| TASK PROMPT |
Show every line of the data below that includes the word "warranty".

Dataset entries
· · ·
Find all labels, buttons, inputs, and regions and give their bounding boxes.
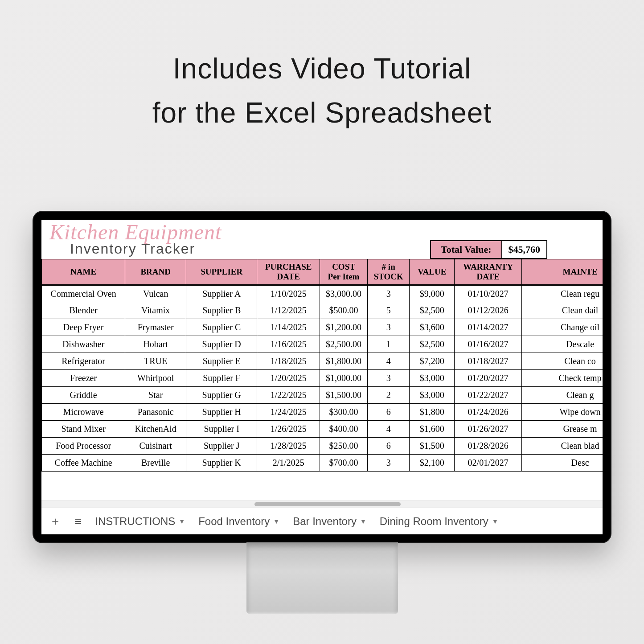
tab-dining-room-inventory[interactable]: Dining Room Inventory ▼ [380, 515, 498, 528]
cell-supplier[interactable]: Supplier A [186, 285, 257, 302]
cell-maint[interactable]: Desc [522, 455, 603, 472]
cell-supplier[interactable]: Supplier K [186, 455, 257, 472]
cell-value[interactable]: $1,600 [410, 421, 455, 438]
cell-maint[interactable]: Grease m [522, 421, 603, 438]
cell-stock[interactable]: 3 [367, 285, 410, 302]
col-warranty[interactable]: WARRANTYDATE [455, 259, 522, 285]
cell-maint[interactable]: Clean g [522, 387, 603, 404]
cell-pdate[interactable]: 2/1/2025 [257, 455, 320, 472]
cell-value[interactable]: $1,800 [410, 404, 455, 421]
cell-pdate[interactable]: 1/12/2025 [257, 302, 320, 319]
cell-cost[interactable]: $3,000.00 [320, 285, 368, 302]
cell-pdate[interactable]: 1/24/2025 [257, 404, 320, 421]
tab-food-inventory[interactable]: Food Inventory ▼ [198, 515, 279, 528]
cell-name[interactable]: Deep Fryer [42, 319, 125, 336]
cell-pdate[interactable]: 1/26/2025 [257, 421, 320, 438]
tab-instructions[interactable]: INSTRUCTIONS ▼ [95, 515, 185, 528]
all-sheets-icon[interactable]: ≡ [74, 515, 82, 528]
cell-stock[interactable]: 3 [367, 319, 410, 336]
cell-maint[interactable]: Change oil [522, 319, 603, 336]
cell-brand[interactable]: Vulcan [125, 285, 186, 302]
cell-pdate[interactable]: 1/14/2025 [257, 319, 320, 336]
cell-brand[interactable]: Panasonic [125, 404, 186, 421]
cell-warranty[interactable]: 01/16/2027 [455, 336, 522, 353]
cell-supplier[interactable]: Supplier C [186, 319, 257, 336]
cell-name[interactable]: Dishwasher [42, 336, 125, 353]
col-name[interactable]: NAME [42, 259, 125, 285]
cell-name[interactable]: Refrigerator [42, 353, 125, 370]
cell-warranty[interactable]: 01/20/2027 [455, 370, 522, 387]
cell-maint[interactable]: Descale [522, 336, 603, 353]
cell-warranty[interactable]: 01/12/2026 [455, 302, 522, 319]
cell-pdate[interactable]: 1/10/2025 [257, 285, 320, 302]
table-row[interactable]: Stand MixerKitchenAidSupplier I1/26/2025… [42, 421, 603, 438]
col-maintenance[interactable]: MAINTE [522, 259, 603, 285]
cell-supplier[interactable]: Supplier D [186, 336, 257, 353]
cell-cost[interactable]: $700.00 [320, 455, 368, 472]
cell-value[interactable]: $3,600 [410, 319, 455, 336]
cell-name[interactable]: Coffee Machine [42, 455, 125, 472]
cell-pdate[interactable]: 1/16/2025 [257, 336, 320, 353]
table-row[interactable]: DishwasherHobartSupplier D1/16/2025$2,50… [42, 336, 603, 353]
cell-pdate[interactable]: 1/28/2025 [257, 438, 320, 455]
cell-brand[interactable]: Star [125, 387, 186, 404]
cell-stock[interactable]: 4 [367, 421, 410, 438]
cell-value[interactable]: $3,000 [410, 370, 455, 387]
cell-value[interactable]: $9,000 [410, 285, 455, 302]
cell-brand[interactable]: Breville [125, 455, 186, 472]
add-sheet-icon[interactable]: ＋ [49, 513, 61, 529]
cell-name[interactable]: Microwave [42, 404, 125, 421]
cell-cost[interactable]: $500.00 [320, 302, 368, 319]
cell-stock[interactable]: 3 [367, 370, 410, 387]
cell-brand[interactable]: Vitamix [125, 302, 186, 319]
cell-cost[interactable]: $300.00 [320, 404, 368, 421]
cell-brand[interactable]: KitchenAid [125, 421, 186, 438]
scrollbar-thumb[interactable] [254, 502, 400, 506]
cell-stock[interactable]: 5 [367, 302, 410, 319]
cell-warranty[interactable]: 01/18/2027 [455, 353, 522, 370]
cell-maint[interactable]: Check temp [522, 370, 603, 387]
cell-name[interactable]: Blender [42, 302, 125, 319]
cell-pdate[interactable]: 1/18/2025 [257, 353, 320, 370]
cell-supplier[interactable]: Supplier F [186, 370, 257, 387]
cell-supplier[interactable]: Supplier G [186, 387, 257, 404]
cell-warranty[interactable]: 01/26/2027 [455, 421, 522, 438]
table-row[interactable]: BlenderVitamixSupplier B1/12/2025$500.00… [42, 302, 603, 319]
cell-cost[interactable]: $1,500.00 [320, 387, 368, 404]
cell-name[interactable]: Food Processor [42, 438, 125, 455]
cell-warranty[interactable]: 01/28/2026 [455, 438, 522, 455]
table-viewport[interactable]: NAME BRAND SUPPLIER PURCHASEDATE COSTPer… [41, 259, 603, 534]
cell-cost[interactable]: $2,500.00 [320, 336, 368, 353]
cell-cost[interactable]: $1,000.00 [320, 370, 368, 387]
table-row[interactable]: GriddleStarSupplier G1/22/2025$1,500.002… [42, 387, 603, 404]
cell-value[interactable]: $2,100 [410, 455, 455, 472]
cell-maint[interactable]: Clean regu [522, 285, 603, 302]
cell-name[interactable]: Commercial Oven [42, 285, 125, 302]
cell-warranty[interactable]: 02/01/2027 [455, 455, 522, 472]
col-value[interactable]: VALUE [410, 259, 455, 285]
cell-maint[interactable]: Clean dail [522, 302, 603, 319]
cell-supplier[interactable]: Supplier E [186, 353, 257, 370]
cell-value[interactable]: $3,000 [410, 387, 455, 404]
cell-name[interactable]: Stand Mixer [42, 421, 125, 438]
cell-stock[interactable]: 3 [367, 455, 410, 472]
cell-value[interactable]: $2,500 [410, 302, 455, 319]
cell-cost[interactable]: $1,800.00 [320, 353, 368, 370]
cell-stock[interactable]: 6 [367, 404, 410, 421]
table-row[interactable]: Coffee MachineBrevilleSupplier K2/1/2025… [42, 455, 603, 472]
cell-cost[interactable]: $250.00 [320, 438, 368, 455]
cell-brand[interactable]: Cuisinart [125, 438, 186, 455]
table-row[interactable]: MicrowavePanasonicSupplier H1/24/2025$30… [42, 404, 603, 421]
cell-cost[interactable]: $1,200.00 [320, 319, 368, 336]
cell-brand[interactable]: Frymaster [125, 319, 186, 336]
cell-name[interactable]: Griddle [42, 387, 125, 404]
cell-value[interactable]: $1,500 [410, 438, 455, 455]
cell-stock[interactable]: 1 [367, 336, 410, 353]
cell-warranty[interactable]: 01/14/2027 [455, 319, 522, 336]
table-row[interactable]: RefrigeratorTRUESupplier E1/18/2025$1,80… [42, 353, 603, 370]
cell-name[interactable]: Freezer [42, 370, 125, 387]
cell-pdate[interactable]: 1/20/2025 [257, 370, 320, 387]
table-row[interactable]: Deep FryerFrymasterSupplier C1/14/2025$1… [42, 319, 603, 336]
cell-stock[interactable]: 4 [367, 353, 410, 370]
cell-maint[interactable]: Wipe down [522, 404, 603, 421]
· · ·
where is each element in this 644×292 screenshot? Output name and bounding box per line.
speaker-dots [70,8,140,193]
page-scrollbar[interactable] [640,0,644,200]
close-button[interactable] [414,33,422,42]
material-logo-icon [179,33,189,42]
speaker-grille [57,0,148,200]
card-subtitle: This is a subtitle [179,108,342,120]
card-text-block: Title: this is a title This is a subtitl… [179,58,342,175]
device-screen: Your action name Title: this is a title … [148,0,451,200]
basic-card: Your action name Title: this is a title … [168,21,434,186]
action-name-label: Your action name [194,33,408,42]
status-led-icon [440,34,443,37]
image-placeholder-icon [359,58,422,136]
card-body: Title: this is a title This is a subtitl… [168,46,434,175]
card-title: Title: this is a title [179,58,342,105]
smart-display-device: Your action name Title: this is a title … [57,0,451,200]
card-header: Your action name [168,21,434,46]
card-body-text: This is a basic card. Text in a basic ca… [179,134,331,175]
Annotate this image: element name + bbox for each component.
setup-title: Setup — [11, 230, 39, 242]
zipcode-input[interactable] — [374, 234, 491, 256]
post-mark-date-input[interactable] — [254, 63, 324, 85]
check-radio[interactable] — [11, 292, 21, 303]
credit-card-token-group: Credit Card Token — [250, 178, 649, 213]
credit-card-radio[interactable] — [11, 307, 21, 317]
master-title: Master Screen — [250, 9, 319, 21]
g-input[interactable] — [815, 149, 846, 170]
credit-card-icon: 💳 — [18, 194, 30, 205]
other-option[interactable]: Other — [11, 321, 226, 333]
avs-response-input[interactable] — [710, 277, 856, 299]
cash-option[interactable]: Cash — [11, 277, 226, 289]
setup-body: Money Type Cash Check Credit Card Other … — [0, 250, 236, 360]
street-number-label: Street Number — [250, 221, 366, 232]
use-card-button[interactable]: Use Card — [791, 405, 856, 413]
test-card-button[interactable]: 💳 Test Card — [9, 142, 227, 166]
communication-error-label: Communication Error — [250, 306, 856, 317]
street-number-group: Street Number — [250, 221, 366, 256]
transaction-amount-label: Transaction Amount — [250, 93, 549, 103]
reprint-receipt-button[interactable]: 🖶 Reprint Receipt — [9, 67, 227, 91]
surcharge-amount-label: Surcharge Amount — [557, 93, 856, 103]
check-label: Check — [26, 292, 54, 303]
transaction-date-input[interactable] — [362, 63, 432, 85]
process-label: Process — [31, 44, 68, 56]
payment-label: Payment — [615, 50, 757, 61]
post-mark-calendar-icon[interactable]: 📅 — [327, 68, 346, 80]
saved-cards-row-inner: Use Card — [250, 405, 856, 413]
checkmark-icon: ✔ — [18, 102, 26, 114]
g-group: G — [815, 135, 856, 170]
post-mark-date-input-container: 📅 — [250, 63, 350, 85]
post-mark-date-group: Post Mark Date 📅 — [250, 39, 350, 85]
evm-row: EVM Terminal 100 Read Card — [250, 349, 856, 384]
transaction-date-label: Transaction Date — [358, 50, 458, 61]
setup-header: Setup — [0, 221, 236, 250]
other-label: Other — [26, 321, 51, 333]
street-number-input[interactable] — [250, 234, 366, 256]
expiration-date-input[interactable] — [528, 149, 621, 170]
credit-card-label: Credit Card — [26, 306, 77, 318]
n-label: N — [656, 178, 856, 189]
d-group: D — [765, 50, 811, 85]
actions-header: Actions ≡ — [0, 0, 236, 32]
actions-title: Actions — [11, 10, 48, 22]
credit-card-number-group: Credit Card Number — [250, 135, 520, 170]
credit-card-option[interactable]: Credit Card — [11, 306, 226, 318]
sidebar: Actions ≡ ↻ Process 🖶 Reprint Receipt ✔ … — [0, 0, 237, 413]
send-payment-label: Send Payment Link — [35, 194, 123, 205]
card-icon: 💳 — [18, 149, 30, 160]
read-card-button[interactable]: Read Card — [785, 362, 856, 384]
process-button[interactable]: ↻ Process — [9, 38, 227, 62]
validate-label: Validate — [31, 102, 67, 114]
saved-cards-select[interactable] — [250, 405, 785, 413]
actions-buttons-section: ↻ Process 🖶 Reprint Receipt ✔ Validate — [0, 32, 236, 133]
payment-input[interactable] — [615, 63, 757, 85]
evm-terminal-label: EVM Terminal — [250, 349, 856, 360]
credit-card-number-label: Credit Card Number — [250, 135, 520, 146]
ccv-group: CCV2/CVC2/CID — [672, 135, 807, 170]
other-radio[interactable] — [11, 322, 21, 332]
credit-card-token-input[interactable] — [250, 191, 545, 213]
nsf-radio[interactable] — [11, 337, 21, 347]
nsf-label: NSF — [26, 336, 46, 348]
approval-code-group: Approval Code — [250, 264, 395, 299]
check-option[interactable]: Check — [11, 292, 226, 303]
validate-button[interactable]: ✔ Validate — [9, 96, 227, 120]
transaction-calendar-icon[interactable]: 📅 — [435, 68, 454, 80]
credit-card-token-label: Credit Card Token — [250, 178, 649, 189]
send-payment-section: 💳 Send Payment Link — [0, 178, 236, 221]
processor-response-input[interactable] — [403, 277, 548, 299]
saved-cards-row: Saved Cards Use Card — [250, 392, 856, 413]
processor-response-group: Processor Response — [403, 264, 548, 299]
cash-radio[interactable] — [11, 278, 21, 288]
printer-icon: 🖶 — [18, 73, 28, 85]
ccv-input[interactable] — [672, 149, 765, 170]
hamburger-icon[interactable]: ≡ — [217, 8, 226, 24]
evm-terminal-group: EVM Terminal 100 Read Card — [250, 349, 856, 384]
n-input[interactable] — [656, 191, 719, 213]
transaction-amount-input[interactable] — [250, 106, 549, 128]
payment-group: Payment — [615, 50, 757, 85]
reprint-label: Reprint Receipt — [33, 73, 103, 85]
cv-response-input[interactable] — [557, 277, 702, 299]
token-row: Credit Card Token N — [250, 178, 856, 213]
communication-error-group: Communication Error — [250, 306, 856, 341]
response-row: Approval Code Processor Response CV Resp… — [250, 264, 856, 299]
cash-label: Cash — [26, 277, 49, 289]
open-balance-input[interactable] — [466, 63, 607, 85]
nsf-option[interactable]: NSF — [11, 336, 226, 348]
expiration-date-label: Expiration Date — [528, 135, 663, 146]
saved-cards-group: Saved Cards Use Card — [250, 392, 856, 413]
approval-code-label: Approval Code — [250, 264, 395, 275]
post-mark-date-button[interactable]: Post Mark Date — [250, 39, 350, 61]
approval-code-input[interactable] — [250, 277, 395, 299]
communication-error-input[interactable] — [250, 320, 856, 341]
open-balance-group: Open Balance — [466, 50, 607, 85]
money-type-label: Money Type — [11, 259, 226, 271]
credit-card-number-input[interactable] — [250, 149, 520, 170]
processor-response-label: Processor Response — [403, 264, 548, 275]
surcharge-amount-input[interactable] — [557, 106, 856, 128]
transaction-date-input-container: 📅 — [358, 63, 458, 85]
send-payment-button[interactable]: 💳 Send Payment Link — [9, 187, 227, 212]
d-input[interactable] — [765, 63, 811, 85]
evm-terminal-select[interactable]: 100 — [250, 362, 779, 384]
· · ·
| TASK RESULT |
col-warranty[interactable]: WARRANTYDATE [455, 259, 522, 285]
cell-warranty[interactable]: 01/16/2027 [455, 336, 522, 353]
cell-warranty[interactable]: 01/20/2027 [455, 370, 522, 387]
cell-warranty[interactable]: 01/12/2026 [455, 302, 522, 319]
cell-warranty[interactable]: 01/18/2027 [455, 353, 522, 370]
cell-warranty[interactable]: 01/26/2027 [455, 421, 522, 438]
cell-warranty[interactable]: 01/28/2026 [455, 438, 522, 455]
cell-warranty[interactable]: 02/01/2027 [455, 455, 522, 472]
cell-warranty[interactable]: 01/14/2027 [455, 319, 522, 336]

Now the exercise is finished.